In the 2013-2015 dataset the 3T sector employs around 16% of the artisanal miners in eastern DRC. Of the estimated 42,800 3T miners in the dataset, approximately 22,400 were working on mining sites covered by the iTSCi traceability program.

The field teams observed an armed presence at 56% of the mines between 2013 and 2015. At 38% of the mines, FARDC elements were permanently or regularly present, although in 11 percentage points, no interference with mining activities was observed. At least one non-state armed group was present at 25 % of the mining sites. When disaggregating the data between 3T minerals and gold, it immediately becomes apparent that there is far less armed interference in the 3T sector. About 21 % of artisanal 3T miners in our 2013-2015 survey work under the influence of armed actors, compared to 64 % in the gold sector.

Several differences appear between each of the eastern provinces. In the territories that have been visited in the former Orientale province, gold was nearly the only mineral that artisanal miners exploited.
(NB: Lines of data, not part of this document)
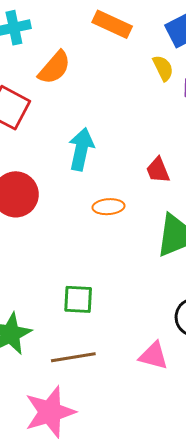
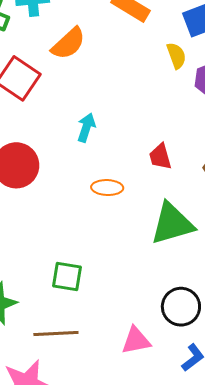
cyan arrow: (81, 149) -> (86, 127), size x0.7
pink triangle: (154, 356) -> (136, 341), turned -32

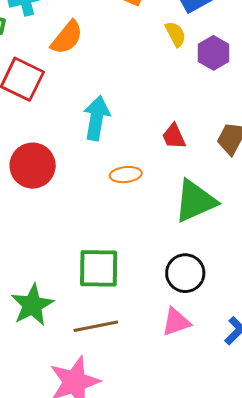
cyan arrow: (86, 127) -> (97, 118), size x1.5
green square: (67, 276) -> (99, 268), size x1.4
black circle: (181, 307) -> (185, 273), moved

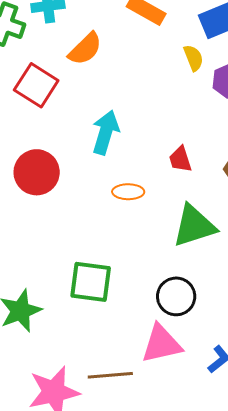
pink triangle: (176, 322) -> (161, 344), size x1.4
brown line: (96, 326) -> (110, 375), moved

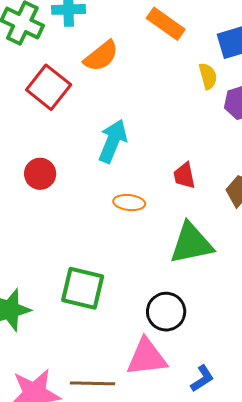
red circle: (37, 172) -> (40, 174), size x0.7

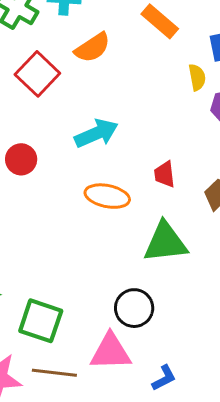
cyan arrow: (113, 141) -> (96, 133), turned 39
orange ellipse: (129, 203) -> (107, 196), size x1.4
green square: (83, 288) -> (41, 321), moved

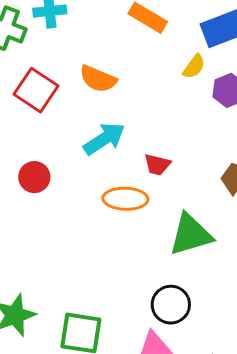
orange semicircle: (93, 48) -> (98, 79), moved, turned 66
yellow semicircle: (197, 77) -> (194, 67), turned 56
red trapezoid: (165, 174) -> (157, 165), moved, turned -60

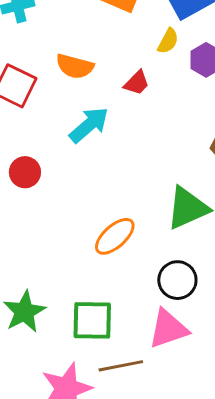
red trapezoid: (157, 165) -> (137, 83), moved, turned -52
orange ellipse: (125, 199) -> (115, 236), moved, turned -36

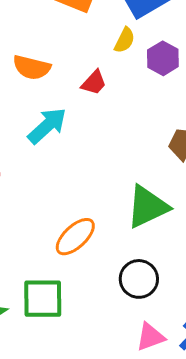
green square: (92, 320) -> (43, 299), moved
pink triangle: (168, 329) -> (150, 337), moved, size x0.7

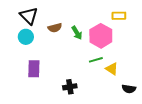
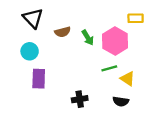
cyan circle: (26, 37) -> (30, 51), moved
black semicircle: (129, 89) -> (121, 101), moved

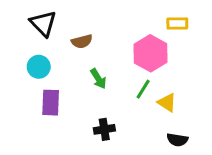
green arrow: (88, 38) -> (98, 79), moved
green line: (109, 68) -> (143, 89), turned -42
black semicircle: (121, 101) -> (177, 140), moved

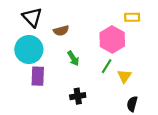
cyan circle: (39, 67) -> (29, 49), size x1.6
yellow triangle: (167, 103) -> (124, 76), turned 32
black semicircle: (177, 140) -> (132, 104), turned 96

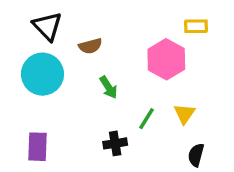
green line: (107, 66) -> (146, 119), moved
purple rectangle: (38, 76) -> (38, 147), moved

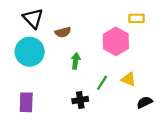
green arrow: (109, 87) -> (76, 61), turned -140
yellow triangle: (184, 114) -> (128, 79), turned -42
black semicircle: (196, 155) -> (145, 102), moved, turned 49

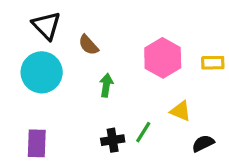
yellow rectangle: (137, 18) -> (213, 63), moved
brown semicircle: (63, 32) -> (88, 45), turned 63
green line: (102, 83) -> (143, 132), moved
In its southern territories, bordering North Kivu and Maniema, more than 90 % of the miners in the 2015 dataset are working in mines where armed men were observed. The main armed actors interfering in former Orientale’s gold sector are FARDC elements. There have also been some cases of interference by Mai-Mai Simba and FRPI rebels.

In North Kivu, 3T minerals are also an important source of income for many artisanal miners: 32% of them work in 3T mines, whereas 69%3 of them work in gold mines. The province’s mining sector is traditionally affected by the interference of armed men, even though two major mining sites have been demilitarised over the last years, i.e. Omate and Bisie. Besides elements of the FARDC, fighters of the armed groups FDLR and NDC are notorious for the income they generate from North Kivu’s mining sector. For example, illegal taxation at a string of gold mines in Lubero territory renders the FDLR more than 6,000 USD per week.

Gold is also by far the number one mineral in South Kivu, employing 87 % of the province’s workforce in the 2015 dataset. As opposed to North Kivu, there is a clearer difference between various minerals with regards to levels of armed interference. 77 % of the visited gold mines endure some form of armed presence, while this is 46 % for 3T mines. While FARDC elements are by far the main armed actors interfering in the province’s artisanal mining sector, the Raïa Mutomboki are also present at some mines in Shabunda.

Maniema’s mining sites are largely free from militarisation, as opposed to the other provinces. Despite the relatively low interference of armed men in the province’s mining sector, a lot of barriers to curtail illegal trade persist. Nevertheless, some responsible trading initiatives are currently being developed in Maniema, i.e. the iTSCi traceability system and the support to the cooperative COMICA at the Matete gold mine near Banro Corporation’s concession. These efforts however still have to cope with several incidents and complaints of local actors.

At mining sites that have been visited in the old Katanga province (Tanganyika, Haut-Lomami and Haut-Katanga), there were hardly any reports of armed actors’ interference.